ALTER PROCEDURE SP_GRANT_ALL ( M_USER CHAR(31) )
AS
DECLARE VARIABLE M_TABLE CHAR(31);
begin
for select RDB$RELATION_NAME as myTable
from rdb$relations
WHERE SUBSTRING(RDB$RELATION_NAME from 1 for 4) <> 'RDB$'
INTO :m_table
do
begin
execute statement 'grant all on ' || :m_table || ' to ' || :m_user;
end
exit;
end

I also changed SUSPEND to EXIT. I don't think you need that statement at
all, but SUSPEND is for selectable stored procedures (called by SELECT
... FROM ... SP_GRANT_ALL(...) ...) and this is very much an executable
stored procedure (called by EXECUTE PROCEDURE SP_GRANT_ALL (...)).

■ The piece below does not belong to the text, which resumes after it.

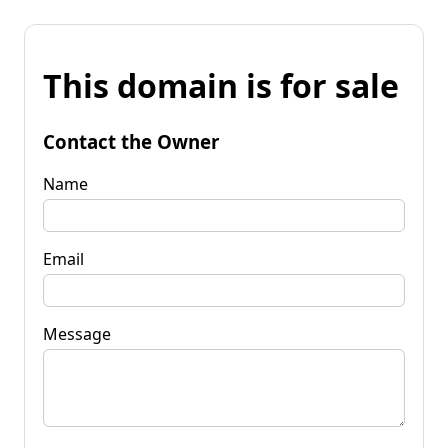
This domain is for sale
Contact the Owner
Name
Email
Message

Note that even if it should happen to work, having such a procedure
isn't the normal way to do this. What would be more common, is to create
a role, give that role lots of priviledges and grant the users rights to
the role (but then you also have to log in with the role).

HTH,
Set

Fernando Salaices wrote:
> Hi, new to firebird here.
>
> I'm dabling with EXECUTE STATEMENT and I want to grant privileges with
> it byt I'm having problems with it. I found this code some were and it
> seems perfectly logical, and ir executes with no errors, but it just
> does not assign the privileges I want:
>
> ALTER PROCEDURE "SP_GRANT_ALL" ( "M_USER" CHAR(31) )
> AS
> DECLARE VARIABLE M_TABLE CHAR(31);
> begin
> for select RDB$RELATION_NAME as myTable
> from rdb$relations
> WHERE SUBSTRING(RDB$RELATION_NAME from 1 for 4) <> 'RDB$'
> INTO :m_table
> do
> begin
> execute statement 'grant all on ' || :m_table || ' to ' || :m_user; end
> suspend;
> end
> ^
>
> is it possible to use GRANT PRIVILEGES with EXECUTE STATEMENT?